Mesmo sendo uma técnica milenar, a ideia de manter florestas em pé tem ganhado espaço no Brasil e no mundo, impulsionada por iniciativas de voluntariado e cooperação internacional. Em Botuporã, na Bahia, um projeto iniciado em 2021, em parceria com comunidades da França, busca valorizar agricultores e capacitar jovens sobre sustentabilidade. Hervé Tritschberger, prefeito de Eschbach, na França, explica que a troca de saberes visa promover a agroecologia e fortalecer a resiliência rural.
Agrofloresta
Yago Fagundes, estudante de Direito que participou de uma imersão na França, relata que a experiência foi de empoderamento rural e reforçou a importância da agroecologia na luta contra as mudanças climáticas. “Ela torna o solo um sumidouro de carbono, aumenta sua matéria orgânica e sua capacidade de reter água, protegendo comunidades de secas e eventos extremos”, afirma.

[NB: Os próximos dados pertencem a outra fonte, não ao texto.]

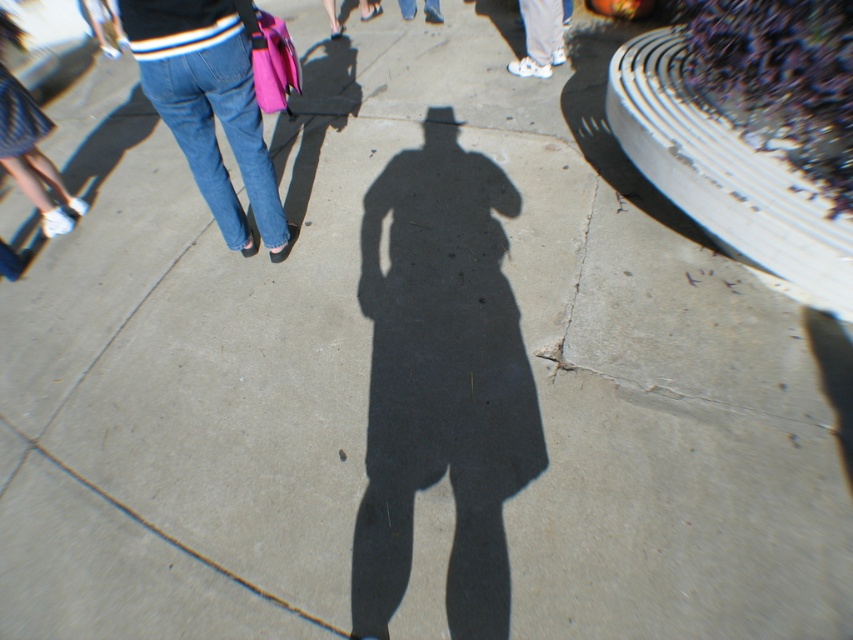 You are a photographer standing on the sidewalk and notice a woman walking away from you. You see the denim jeans at center and the white matte sneakers at upper right. Which item is closer to you?

The denim jeans at center is closer to the viewer than the white matte sneakers at upper right.

You are a photographer standing on the sidewalk. You notice the white matte sneakers at upper right and the blue denim jeans at center in your viewfinder. Which object is closer to the ground?

The white matte sneakers at upper right is positioned under the blue denim jeans at center, so it is closer to the ground. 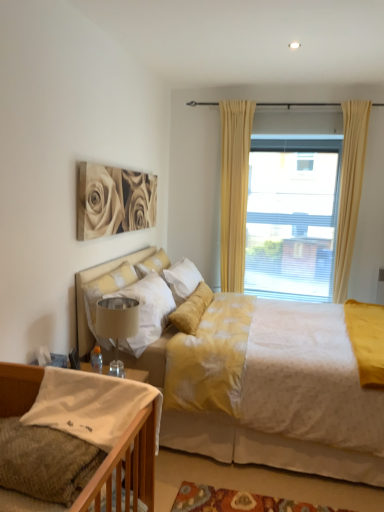 Identify the location of soft white pillow at center, the third pillow from the front. The height and width of the screenshot is (512, 384). (153, 264).

What do you see at coordinates (350, 190) in the screenshot? The width and height of the screenshot is (384, 512). I see `beige fabric curtain at upper right, the 1th curtain in the right-to-left sequence` at bounding box center [350, 190].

A troca de conhecimentos também ocorre de forma colaborativa, com voluntárias francesas passando oito meses em Botuporã para aprender técnicas de agricultura orgânica. O prefeito local destaca que, embora os desafios sejam diferentes, o objetivo comum é o desenvolvimento sustentável, e que a troca de experiências resulta na publicação de um livro gratuito, apresentado durante o Festival Nosso Futuro, em Salvador.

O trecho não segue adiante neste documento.